Perfectly petrified three-foot-long T.Rex toe bone

50 years in West 7th, Part Three

Notebook Recollections

There is a certain amount of conceit necessary to record one’s life story! Let alone in three parts!! (you need room for all the!!!!)

I once asked Carl “Mr. Positive” Bentson (1962 to 2024), with his fascinating life and stories, if he had ever thought of writing an autobiography? 

“I never owned an auto,” Carl answered.

There wasn’t an ounce of conceit even near Mr. Positive.

Community Reporter readers have been clamoring for some good dinosaur hunting tales(well, maybe one or two readers anyway) so,before we get back to the Free Clinic/Helping Hand stories, I have a pretty good true dinosaur hunting tale.

For 30 years, I kept an actual perfectly petrified three-foot-long T.Rex toe bone under my clinic office desk. My younger brother Mark (1950 to 1984) and I discovered it in the northeast Montana Badlands, after years of fossil hunting in our Highland Park Neighbourhood, eventually working up to the South Dakota Badlands.
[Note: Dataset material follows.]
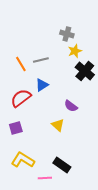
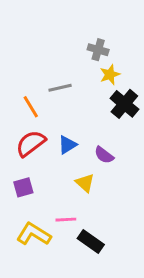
orange line: (21, 64) -> (31, 107), moved
blue triangle: (42, 85) -> (67, 145), moved
pink line: (45, 178) -> (66, 220), moved

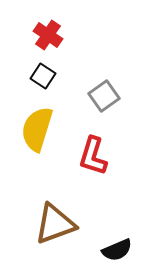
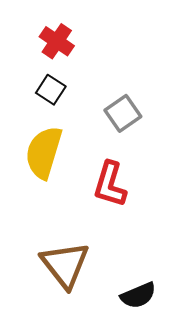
brown triangle: (55, 224) -> (65, 265), turned -48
It was “bone–a fide” by Dr. Bruce Eriksson, head paleontologist of the Minnesota Science Museum.

Flashback 

In the late 1970s, Mark and I graduated from the amazing, somewhat easily discovered, fossil seashells and coral, lobster shell-like cephalopods and bug-like Trilobites we found in a recently bulldozed gray clay, new home construction site two blocks north of our Highland Park home (1357 S. Prior). And then extinct, dog-sized horses and huge rhinoceros in the South Dakota badlands just shy of Mount Rushmore. 
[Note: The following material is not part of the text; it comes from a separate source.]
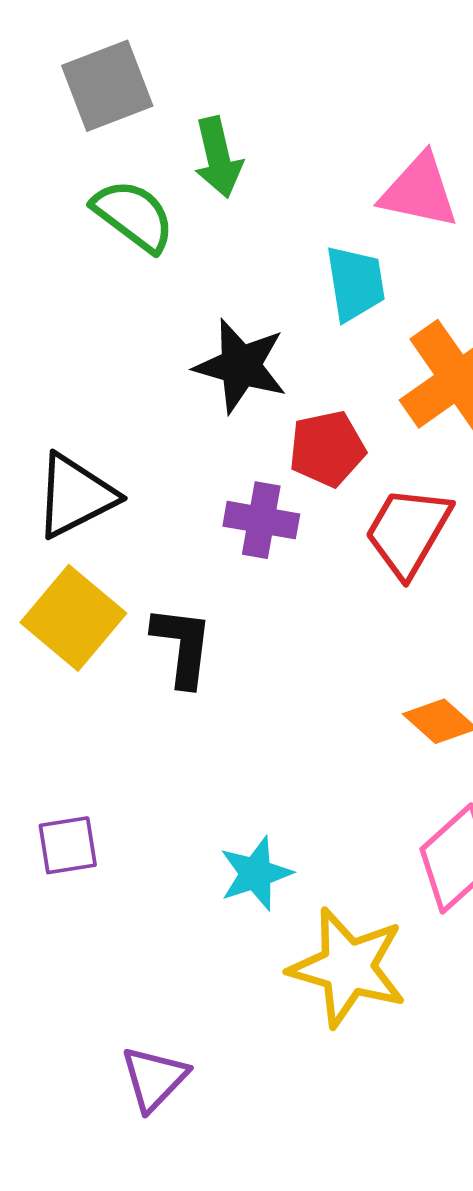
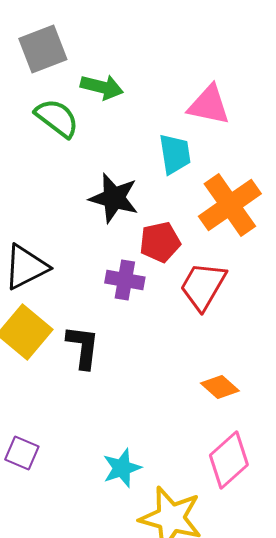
green arrow: (218, 157) -> (102, 87), turned -63
purple square: (68, 845) -> (22, 453), turned 32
The T.Rex bone was found on a trip to dinosaur country in the badlands of north eastern Montana in 1983. A year before we lost Mark in a horrible car wreck in Colorado . 

Mark found a dino bone sticking only inches out of the side of a huge, clay butte. We dug out “a grotto“ around the bone. We could see one side of a three foot extremity. Then we covered it with newspaper followed by plaster to allow us to extract it from the cliff.
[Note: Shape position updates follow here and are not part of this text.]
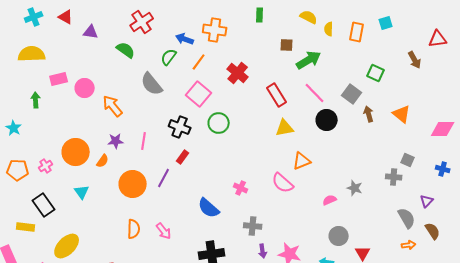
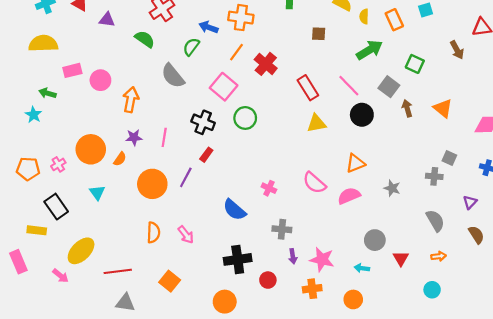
orange rectangle: (357, 32) -> (394, 20), turned -36
green arrow: (309, 60) -> (369, 50), moved
orange line: (199, 62) -> (237, 52), moved
green arrow: (36, 100) -> (48, 93), turned -70
orange arrow: (113, 106) -> (131, 100), turned 50
cyan star: (14, 128) -> (33, 115), moved
orange triangle: (302, 161) -> (355, 163), moved
pink semicircle: (330, 200) -> (349, 196), moved, size x1.5
gray semicircle: (407, 218) -> (435, 221), moved
orange arrow: (409, 245) -> (439, 256), moved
We were pretty sure we had hit pay dirt .

But then we had to wait until returning to Minnesota to finally prepare and preserve it in our basement dinosaur lab.After our final clean up, we brought it 

to Dr. Bruce for the ID.

It was T.Rex!! A Middle toe. Dr Erickson said it was good enough to put in a glass case on a museum wall as he handed it back.

For the next 40 years, I kept the T-Rex bone under my clinic office desk. There were bragging rights for sure. But its primary use was to show it to 7-to-12 year-old kiddos before they got their vaccine shots. We didn’t need a rigorous scientific study, but it sure seemed a distraction from a needle in the arm or behind.

All right then ,let’s move millions of years forward from the Montana Badlands back to W. 7th St. 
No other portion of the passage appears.